He’ll spend hours talking to me about Pokemon or strange animal facts, but when it comes to opening up about his days, he typically maxes out at “good,” “fine,” or some version thereof. He seems pretty happy and well-settled, so I’m not especially worried about whether he’s actually struggling. Still, I’d like to know what happens in his life for seven hours a day.
So HuffPost Parents pulled together some strategies to help kids open up about their day, especially if they’re as quiet as my son.
Feed them first
It’s important for parents to recognize that it really does take more energy and effort for children to think back on their day and put that experience into words, according to Rebecca Jackson, vice president of programs and outcomes and a cognitive specialist at Brain Balance Achievement Center. The kids aren’t necessarily being obstinate or cagey on purpose. They might just be genuinely fried.

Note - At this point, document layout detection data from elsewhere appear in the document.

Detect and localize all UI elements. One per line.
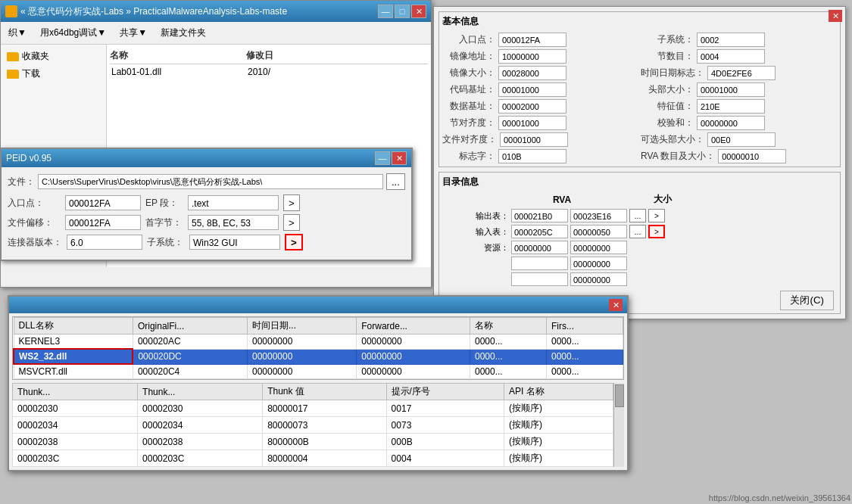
explorer-toolbar: 织▼ 用x64dbg调试▼ 共享▼ 新建文件夹 <box>1 22 431 45</box>
thunk-cell-2-t1: 00002038 <box>13 434 138 450</box>
info-val-magic: 010B <box>498 149 566 163</box>
info-row-timestamp: 时间日期标志： 4D0E2FE6 <box>641 66 837 80</box>
info-key-headersize: 头部大小： <box>641 83 694 96</box>
dll-col-first: Firs... <box>546 318 623 334</box>
thunk-cell-0-api: (按顺序) <box>504 400 613 417</box>
peid-firstbyte-value: 55, 8B, EC, 53 <box>188 215 279 230</box>
titlebar-controls: — □ ✕ <box>378 5 426 18</box>
dll-table: DLL名称 OriginalFi... 时间日期... Forwarde... … <box>13 317 623 379</box>
info-key-sectalign: 节对齐度： <box>442 117 495 129</box>
peid-body: 文件： ... 入口点： 000012FA EP 段： .text > 文件偏移… <box>2 167 411 260</box>
info-val-checksum: 00000000 <box>697 116 765 130</box>
thunk-row-2[interactable]: 00002038 00002038 8000000B 000B (按顺序) <box>13 434 613 450</box>
peid-close-btn[interactable]: ✕ <box>392 151 407 165</box>
peid-browse-btn[interactable]: ... <box>386 173 405 190</box>
info-val-subsys: 0002 <box>697 33 765 47</box>
thunk-col-hint: 提示/序号 <box>386 384 504 400</box>
dir-import-ellipsis[interactable]: ... <box>629 225 646 238</box>
peid-linker-label: 连接器版本： <box>8 236 62 249</box>
dll-cell-kernel3-first: 0000... <box>546 334 623 350</box>
peid-ep-btn[interactable]: > <box>283 194 300 211</box>
thunk-cell-0-t1: 00002030 <box>13 400 138 417</box>
dll-titlebar: ✕ <box>9 297 627 313</box>
sidebar-item-downloads[interactable]: 下载 <box>4 65 103 82</box>
peid-minimize-btn[interactable]: — <box>375 151 390 165</box>
close-btn[interactable]: ✕ <box>411 5 426 18</box>
info-val-characs: 210E <box>697 99 765 114</box>
info-row-imgsize: 镜像大小： 00028000 <box>442 66 638 80</box>
dll-cell-msvcrt-origfi: 000020C4 <box>133 364 247 379</box>
peid-ep-seg-value: .text <box>188 195 279 210</box>
dll-col-nameref: 名称 <box>470 318 546 334</box>
file-row-dll[interactable]: Lab01-01.dll 2010/ <box>110 64 428 79</box>
info-val-database: 00002000 <box>498 99 566 114</box>
scrollbar-thumb[interactable] <box>615 384 624 407</box>
column-header: 名称 修改日 <box>110 48 428 64</box>
info-row-sectalign: 节对齐度： 00001000 <box>442 116 638 130</box>
info-row-headersize: 头部大小： 00001000 <box>641 82 837 97</box>
dll-cell-ws2-nameref: 0000... <box>470 349 546 364</box>
info-row-codebase: 代码基址： 00001000 <box>442 82 638 97</box>
dll-row-kernel3[interactable]: KERNEL3 000020AC 00000000 00000000 0000.… <box>14 334 623 350</box>
info-panel-close-btn[interactable]: ✕ <box>829 10 842 22</box>
dll-row-ws2[interactable]: WS2_32.dll 000020DC 00000000 00000000 00… <box>14 349 623 364</box>
dll-row-msvcrt[interactable]: MSVCRT.dll 000020C4 00000000 00000000 00… <box>14 364 623 379</box>
toolbar-organize[interactable]: 织▼ <box>5 25 30 41</box>
thunk-scrollbar[interactable] <box>613 383 624 467</box>
info-key-imgbase: 镜像地址： <box>442 50 495 63</box>
dll-cell-ws2-name: WS2_32.dll <box>14 349 133 364</box>
toolbar-new-folder[interactable]: 新建文件夹 <box>158 25 209 41</box>
thunk-row-1[interactable]: 00002034 00002034 80000073 0073 (按顺序) <box>13 417 613 434</box>
dll-window: ✕ DLL名称 OriginalFi... 时间日期... Forwarde..… <box>8 295 629 471</box>
dll-col-name: DLL名称 <box>14 318 133 334</box>
col-date-header: 修改日 <box>246 49 428 62</box>
peid-file-label: 文件： <box>8 176 35 188</box>
x64dbg-label: 用x64dbg调试▼ <box>40 26 106 39</box>
thunk-cell-2-hint: 000B <box>386 434 504 450</box>
info-val-sectalign: 00001000 <box>498 116 566 130</box>
toolbar-share[interactable]: 共享▼ <box>117 25 150 41</box>
thunk-row-0[interactable]: 00002030 00002030 80000017 0017 (按顺序) <box>13 400 613 417</box>
dir-col-rva: RVA <box>513 194 611 205</box>
info-key-codebase: 代码基址： <box>442 83 495 96</box>
thunk-cell-3-val: 80000004 <box>263 450 386 467</box>
dir-import-size: 00000050 <box>570 225 627 238</box>
dir-import-arrow[interactable]: > <box>648 225 665 238</box>
dll-close-icon[interactable]: ✕ <box>609 299 623 311</box>
thunk-cell-1-t2: 00002034 <box>138 417 263 434</box>
minimize-btn[interactable]: — <box>378 5 393 18</box>
info-val-optheader: 00E0 <box>707 132 776 147</box>
dll-cell-msvcrt-forward: 00000000 <box>357 364 470 379</box>
dll-cell-kernel3-nameref: 0000... <box>470 334 546 350</box>
sidebar-item-favorites[interactable]: 收藏夹 <box>4 48 103 65</box>
thunk-cell-3-hint: 0004 <box>386 450 504 467</box>
dll-cell-ws2-origfi: 000020DC <box>133 349 247 364</box>
info-row-magic: 标志字： 010B <box>442 149 638 163</box>
peid-linker-value: 6.0 <box>67 235 142 250</box>
file-date-dll: 2010/ <box>248 67 426 77</box>
peid-offset-btn[interactable]: > <box>283 214 300 231</box>
dll-table-area: DLL名称 OriginalFi... 时间日期... Forwarde... … <box>12 316 624 380</box>
dir-export-ellipsis[interactable]: ... <box>629 209 646 222</box>
thunk-row-3[interactable]: 0000203C 0000203C 80000004 0004 (按顺序) <box>13 450 613 467</box>
toolbar-x64dbg[interactable]: 用x64dbg调试▼ <box>37 25 109 41</box>
peid-file-input[interactable] <box>38 174 383 189</box>
thunk-cell-2-t2: 00002038 <box>138 434 263 450</box>
dir-info-section: 目录信息 RVA 大小 输出表： 000021B0 00023E16 ... >… <box>438 172 841 314</box>
dir-resource-label: 资源： <box>442 242 509 254</box>
dir-export-rva: 000021B0 <box>511 209 568 222</box>
new-folder-label: 新建文件夹 <box>161 26 206 39</box>
info-row-imgbase: 镜像地址： 10000000 <box>442 49 638 64</box>
thunk-col-val: Thunk 值 <box>263 384 386 400</box>
dir-export-arrow[interactable]: > <box>648 209 665 222</box>
info-val-rvacount: 00000010 <box>718 149 786 163</box>
info-row-sections: 节数目： 0004 <box>641 49 837 64</box>
dll-cell-msvcrt-name: MSVCRT.dll <box>14 364 133 379</box>
thunk-col-t2: Thunk... <box>138 384 263 400</box>
dir-col-size: 大小 <box>613 193 712 206</box>
thunk-cell-3-t1: 0000203C <box>13 450 138 467</box>
peid-subsys-btn[interactable]: > <box>285 234 303 250</box>
maximize-btn[interactable]: □ <box>395 5 410 18</box>
dir-close-btn[interactable]: 关闭(C) <box>780 291 834 310</box>
thunk-cell-0-hint: 0017 <box>386 400 504 417</box>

“Make sure they’ve had a snack with protein 20 to 30 minutes before you try and get them communicate so they have the fuel to do what maybe doesn’t come as naturally to them,” Jackson said.
Yes, sometimes it really is that simple.
Experiment with timing
Asking kids how they’re doing — and getting an actual, robust answer — often comes down to timing, Jackson said. When you pick them up, you’re probably really eager to hear all about their day because you missed them, but they might want nothing more than to just decompress. Is your child more likely to open up at bedtime? Is it better to save updates for the weekend?
Many parents find that it helps to use time in the car, whether that’s en route to school or to various activities, or when you’re out running errands together to catch up. It has a clear beginning and end — plus, kids don’t have to make direct eye contact with you when they’re opening up, which can be helpful.
Pair your questions with an activity
“When I want my son to open up, we go play catch,” Jackson said. “Then I can ask him questions and he’ll be super chatty.” Her daughter, on the other hand, is more inclined to talk about her day if they head to Starbucks or take a walk together.
Some evidence shows that changing up where you are and what you’re doing can have an impact on communication. Research suggests that having meetings while walking can be useful for adults because they make people feel more creative and can reduce mental fatigue. It’s not unreasonable to assume the same might be true of parents and children walking and talking together.
Use information you already have about their classroom, teacher, etc.
Like kids, parents also need to do their homework, former teacher Christopher Persley wrote in a 2017 article for Lifehacker about getting kids to open up. That means learning as much as you can about your child’s teacher, their classmates, and their day-to-day schedule — and then using that information to help get conversations going.
“Take detailed notes at curriculum evenings and at parent-teacher conferences. I’ll even check out the school menu to see what the kids are having for lunch each day,” Persley said. “Having this information at your disposal makes it easier to formulate questions for your child.”
The curriculum night trick has been a lifesaver in my own home, and I’ve been using bits of information his teacher shared about the daily schedule and classroom structure to get my son to open up. (Bonus: He’s continually dazzled by my seemingly magical ability to know about things like circle time and the classroom helper.)